- WORK TASK -
The required output is the lines below from the line containing "réserver la planète" to the line containing "ns notre plan", inclusive, retyped exactly. No other lines belong in it.

- EXERCISE INPUT -
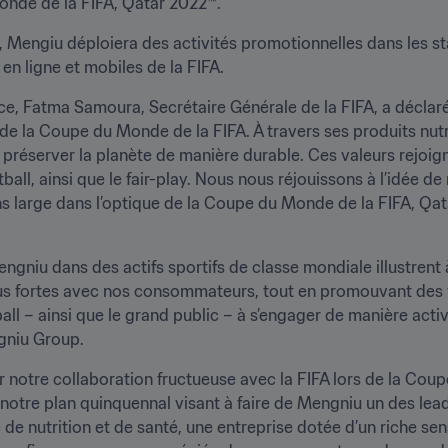
onde de la FIFA, Qatar 2022™.
8, Mengiu déploiera des activités promotionnelles dans les s
en ligne et mobiles de la FIFA.
ce, Fatma Samoura, Secrétaire Générale de la FIFA, a déclar
de la Coupe du Monde de la FIFA. À travers ses produits nutrit
réserver la planète de manière durable. Ces valeurs rejoigne
ball, ainsi que le fair-play. Nous nous réjouissons à l’idée de
s large dans l’optique de la Coupe du Monde de la FIFA, Qata
ngniu dans des actifs sportifs de classe mondiale illustrent
us fortes avec nos consommateurs, tout en promouvant des v
l – ainsi que le grand public – à s’engager de manière active
gniu Group. 
r notre collaboration fructueuse avec la FIFA lors de la Cou
ns notre plan quinquennal visant à faire de Mengniu un des lea
 de nutrition et de santé, une entreprise dotée d’un riche sen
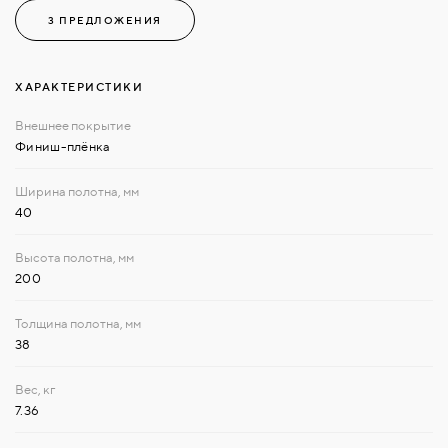
3 ПРЕДЛОЖЕНИЯ
ХАРАКТЕРИСТИКИ
Финиш-плёнка
40
200
38
7.36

- TASK RESPONSE -
réserver la planète de manière durable. Ces valeurs rejoigne
ball, ainsi que le fair-play. Nous nous réjouissons à l’idée de
s large dans l’optique de la Coupe du Monde de la FIFA, Qata
ngniu dans des actifs sportifs de classe mondiale illustrent
us fortes avec nos consommateurs, tout en promouvant des v
l – ainsi que le grand public – à s’engager de manière active
gniu Group. 
r notre collaboration fructueuse avec la FIFA lors de la Cou
ns notre plan quinquennal visant à faire de Mengniu un des lea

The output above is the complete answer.